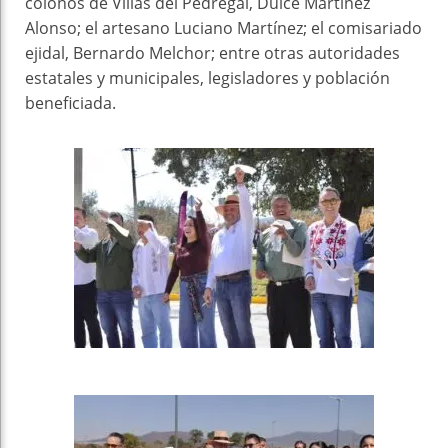
colonos de Villas del Pedregal, Dulce Martínez
Alonso; el artesano Luciano Martínez; el comisariado
ejidal, Bernardo Melchor; entre otras autoridades
estatales y municipales, legisladores y población
beneficiada.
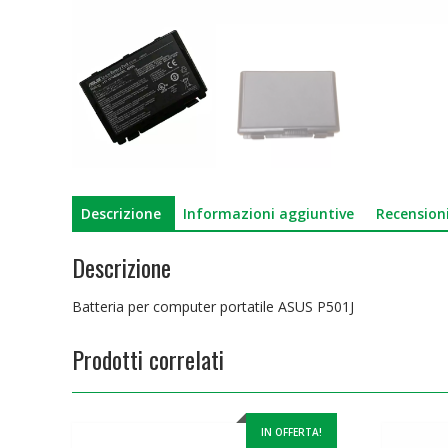
Descrizione
Informazioni aggiuntive
Recensioni
Descrizione
Batteria per computer portatile ASUS P501J
Prodotti correlati
IN OFFERTA!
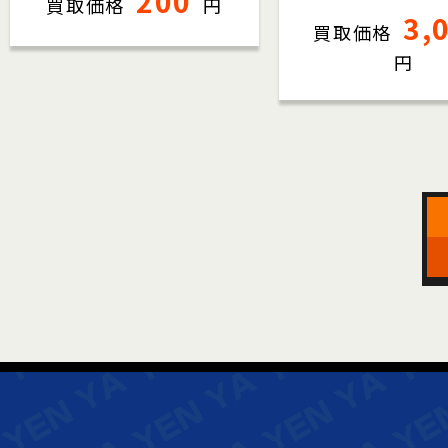
200
買取価格
円
3,
買取価格
円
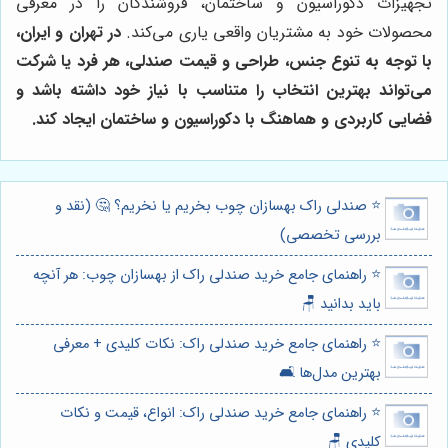
تجهیزات دکوراسیون و ساختمان، فروشندگان را در معرفی
محصولات خود به مشتریان واقعی یاری می‌کند.
در تهران و ایران،
با توجه به تنوع جنس، طراحی و قیمت صندلی، هر فرد یا شرکت
می‌تواند بهترین انتخاب را متناسب با نیاز خود داشته باشد و
فضایی کاربردی و هماهنگ با دکوراسیون و ساختمان ایجاد کند.
⭐️ صندلی راک بهسازان چوب بخریم یا نخریم؟ 🤔 (نقد و
بررسی تخصصی)
⭐️ راهنمای جامع خرید صندلی راک از بهسازان چوب: هر آنچه
باید بدانید 🪑
⭐️ راهنمای جامع خرید صندلی راک: نکات کلیدی + معرفی
بهترین مدل‌ها 🛋️
⭐️ راهنمای جامع خرید صندلی راک: انواع، قیمت و نکات
کلیدی 🪑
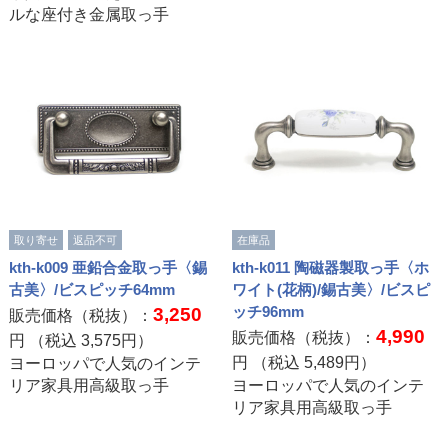
ルな座付き金属取っ手
取り寄せ
返品不可
在庫品
kth-k009 亜鉛合金取っ手〈錫
kth-k011 陶磁器製取っ手〈ホ
古美〉/ビスピッチ64mm
ワイト(花柄)/錫古美〉/ビスピ
ッチ96mm
3,250
販売価格（税抜）：
4,990
販売価格（税抜）：
円 （税込
3,575
円）
円 （税込
5,489
円）
ヨーロッパで人気のインテ
リア家具用高級取っ手
ヨーロッパで人気のインテ
リア家具用高級取っ手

☆ ☆ ☆ ☆ ☆ ☆ ☆

Copy every record exactly, dropping the images.

colonos de Villas del Pedregal, Dulce Martínez
Alonso; el artesano Luciano Martínez; el comisariado
ejidal, Bernardo Melchor; entre otras autoridades
estatales y municipales, legisladores y población
beneficiada.
Descrizione
Informazioni aggiuntive
Recensioni
Descrizione
Batteria per computer portatile ASUS P501J
Prodotti correlati
IN OFFERTA!
200
買取価格
円
3,
買取価格
円
تجهیزات دکوراسیون و ساختمان، فروشندگان را در معرفی
محصولات خود به مشتریان واقعی یاری می‌کند.
در تهران و ایران،
با توجه به تنوع جنس، طراحی و قیمت صندلی، هر فرد یا شرکت
می‌تواند بهترین انتخاب را متناسب با نیاز خود داشته باشد و
فضایی کاربردی و هماهنگ با دکوراسیون و ساختمان ایجاد کند.
⭐️ صندلی راک بهسازان چوب بخریم یا نخریم؟ 🤔 (نقد و
بررسی تخصصی)
⭐️ راهنمای جامع خرید صندلی راک از بهسازان چوب: هر آنچه
باید بدانید 🪑
⭐️ راهنمای جامع خرید صندلی راک: نکات کلیدی + معرفی
بهترین مدل‌ها 🛋️
⭐️ راهنمای جامع خرید صندلی راک: انواع، قیمت و نکات
کلیدی 🪑
ルな座付き金属取っ手
取り寄せ
返品不可
在庫品
kth-k009 亜鉛合金取っ手〈錫
kth-k011 陶磁器製取っ手〈ホ
古美〉/ビスピッチ64mm
ワイト(花柄)/錫古美〉/ビスピ
ッチ96mm
3,250
販売価格（税抜）：
4,990
販売価格（税抜）：
円 （税込
3,575
円）
円 （税込
5,489
円）
ヨーロッパで人気のインテ
リア家具用高級取っ手
ヨーロッパで人気のインテ
リア家具用高級取っ手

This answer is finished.